Levenseinde van kind is moeilijk in wet te vatten

kinderverdriet
Maarten Verkerk blog portret.jpg carladikfaber2018
Door Maarten Verkerk, Carla Dik-Faber op 24 november 2020 om 10:00

Levenseinde van kind is moeilijk in wet te vatten

Minister De Jonge komt met een regeling voor levensbeëindiging van kinderen die uitzichtloos lijden. Hulpeloze situaties laten zich juridisch niet makkelijk regelen, stellen Carla Dik-Faber en Maarten Verkerk. In de christelijke ethiek zijn 'barmhartigheid' en 'liefdevolle zorg' belangrijke waarden. Ze zijn vertrouwd, dierbaar en hebben blijvende zeggingskracht.

Nu er maatschappelijk en politiek wordt gesproken over het levenseinde van kinderen tussen 1 en 12 jaar, willen we het belang van die waarden benadrukken. Daarbij is er wel ongemak. De belangrijkste reden is dat het maatschappelijke debat rond het levenseinde van kinderen vooral in termen van de euthanasiewet wordt gevoerd. Het gaat over 'ondraaglijk en uitzichtloos lijden', 'actieve levensbeëindiging' en 'kindereuthanasie'. Het gebruik van deze termen vertroebelt de discussie en doet geen recht aan de problematiek van deze kwetsbare groep kinderen.

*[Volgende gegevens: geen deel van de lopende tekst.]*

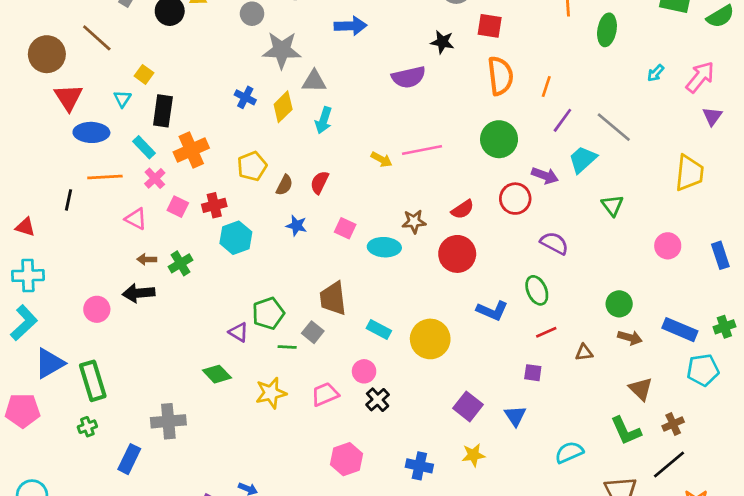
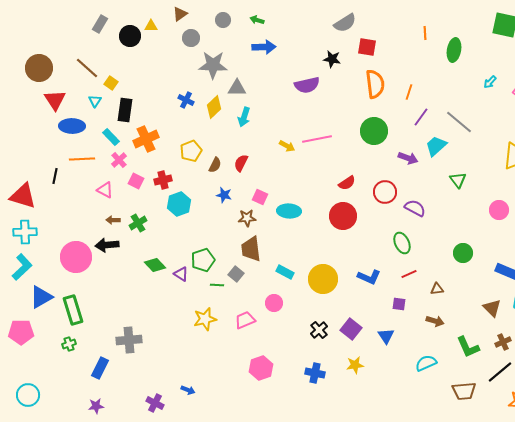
brown line: (97, 38) -> (87, 68), moved
red circle: (515, 199) -> (385, 192), moved
brown star: (414, 222) -> (247, 218), moved
red triangle: (25, 227) -> (23, 196), size x1.8
pink circle: (97, 309) -> (76, 257), size x1.6
blue L-shape: (492, 311) -> (369, 277), moved
brown arrow: (630, 338) -> (435, 321), moved
green diamond: (217, 374) -> (155, 265), moved
brown triangle: (641, 389) -> (492, 308), moved
black cross: (378, 400) -> (319, 330), moved

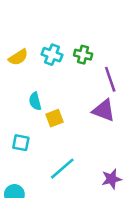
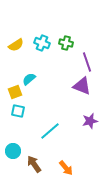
cyan semicircle: (35, 101) -> (29, 79), turned 64
yellow square: (55, 118) -> (15, 92), moved
purple star: (112, 179) -> (90, 121), moved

Voor het overgrote deel van de 250 kinderen die jaarlijks overlijden, is passende zorg rond het levenseinde beschikbaar. Symptoombestrijding, het niet-beginnen of staken van een behandeling en palliatieve sedatie. Op dit moment wordt er hard gewerkt aan het verbeteren van de richtlijn palliatieve zorg voor kinderen. Voor een zeer kleine minderheid, circa vijf tot tien kinderen per jaar, werkt symptoombestrijding noch palliatieve sedatie. Het zijn kinderen die binnen enkele dagen of weken zullen overlijden. Meestal zijn het kinderen met hersenziekten of -tumoren die al veel geneesmiddelen hebben gehad en die daardoor resistent zijn geworden voor alle pijn- en sedatiemiddelen. Artsen en ouders worstelen met de vraag wat passende zorg in deze hopeloze situaties is. Zij hebben het gevoel dat de huidige regelgeving onvoldoende handvatten geeft. Het zou wel eens kunnen zijn dat het lijden en sterven van deze kinderen niet in regelgeving is te vatten. Misschien gaat het in de eerste plaats om waarden en deugden. De intentie om te zorgen. De moed om in echt hopeloze situaties passende zorg te geven, zelfs als dat als neveneffect heeft dat het leven verkort wordt. In onze visie is het nu eerst en vooral aan artsen om op basis van casuïstiek een 'richtinggevend kader' te ontwikkelen waardoor kinderen rond het levenseinde de beste zorg krijgen. Dat kan bestaan uit waarden die richting geven aan het handelen in dit soort situaties, de herziene richtlijn voor kinderpalliatieve zorg, en aanvullende richtlijnen die artsen de ruimte geven te doen wat ze moeten doen: passende zorg geven.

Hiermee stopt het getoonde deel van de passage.